Bir sancı içimizde gittikçe şiddetini artıran, hayalleri puslandırıp düş kuramaz hâle getiren.
O sancı yaşamımızda, o sancı sosyal ve ekonomik değişimin izlerini belirlemede ve kültürel değerleri değersizleştirmede.
Sancılı başlayan değişimi bilinçli aldık içeri. Tartmadan ve kontrolsüzce evimize konuk oldu. Konuğumuzu kabullenmek zorunda kaldık. Bakmadık fakat göz ucuyla takip ettik.
Değişim bir sancıyla gelmişti, fark edemedik. Tozdan kaçtık, asfalt diye sevindik. Asfalt yolu kendimize benzetemedik. Farklı davranışlar edindik, birbirimize olan inancımızı kaybettik. Kaybettiklerimizin peşine gitmedik, elimizin tersiyle sildik. Farklı davranışları değer sanarak.
Ekonomik değişime sarıldık ve kendimizi kurtardığımızı hissedip kültürel değerleri bir kenara attık. Yaşantımız zaman içerisinde belirsizleşti. Sevinçle değişimin izlerini sürdük ve onurumuza dokundurmadık. Dostane bağları kopardılar fakat hissetmedik.
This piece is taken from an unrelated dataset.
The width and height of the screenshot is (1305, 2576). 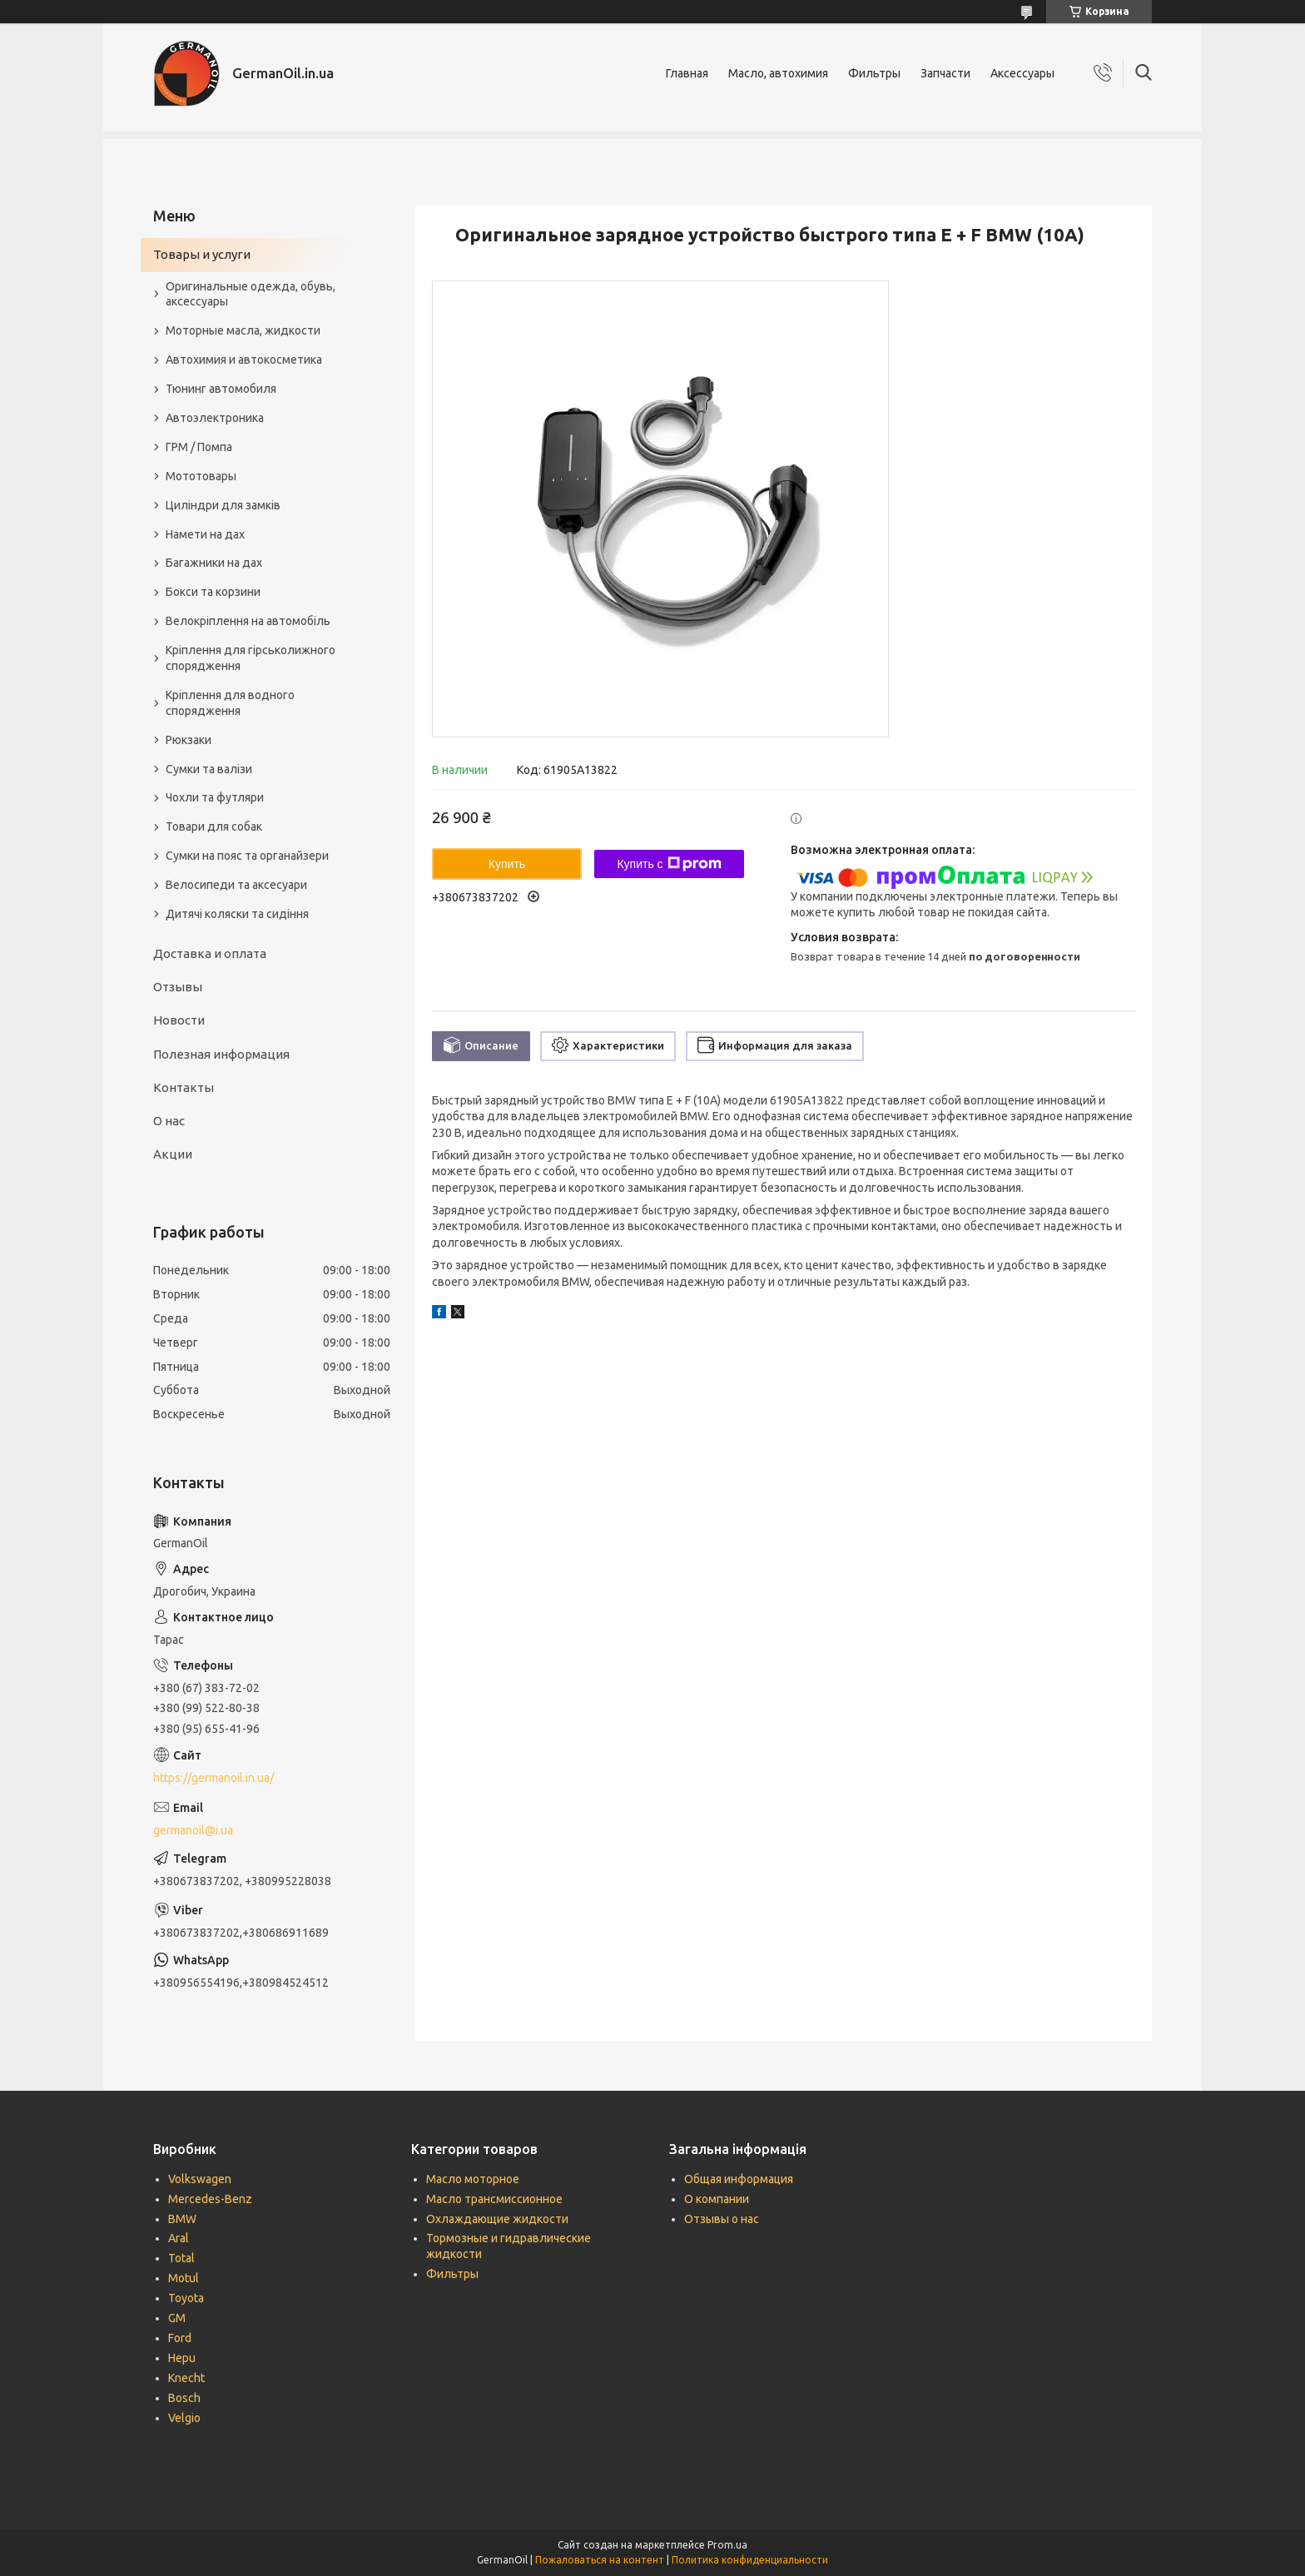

Değişim sancılarını doğalmış gibi kabullendik, doğallıkla özümüze döndüğümüzü zannettik. Sosyal yapımızı ve çalışmalarımızı benliğimize uyacak şekilde planladık. Planımıza işlediler, değişimin kara faturasını ve faturayı elimize verdiler. Kara fatura yenilik adına elimizdeydi artık.
Kara faturayı diploma sandık ve böbürlendik. Okul dedik, çağ dedik. Toprak ve suyu ekledik. Bu şekilde bütün kavramları sıraladık karnemize. Karnedeki kavramları ayrımcılık adına kullandırdılar. Adına hâl ve gidiş dediler.
Yılların değişimle ilgili zehrini emdirdiler bünyemize, bünyemiz zarar görse de ayakta kaldık. Ayakta kalmalıydık, çünkü “En iyi parazit üzerinde yaşayanı öldürmeyendir.”
Parazit beslediğimizi düşünemedik, düşündürmediler. Gelişemedik ve geliştirmediler. Eğitim ve öğretimden yoksun kaldık, gözümüzü açtırmadılar. Güvensiz ve itibarsız koydular anlayamadık.
Bir sancı içimizde, bu sancı doğaya düşman. Doğanın yeşiline, ormanına ve suyuna düşman. Bu sancı insan sağlığına düşman. Sancıyla sakat kaldık ve iyileşme şansını kaybettik. Geçmişle geleceğe ışık tutamadık.
Sancı girdi topluma, toplumun yüreğine. Yüreğinde ördü bağını koymadı yürümeye. Yönetime de girdi sancı, insanları bırakmadı yerinde, koşturdu şehirlere.
Yöreler ve yörelere ait akar sular, dereler aynı kalmalıydı. Samimi ve insancıl duygularımız öne çıksa da düşünemedik. Köylünün derelerle bağını koparttılar, akar suları yok ettiler duyamadık. Bütün gelişmeleri sosyal dokumuza uyarlayamadık.
Sancılandık, sahne karardı, perde indi ve geç fark ettik.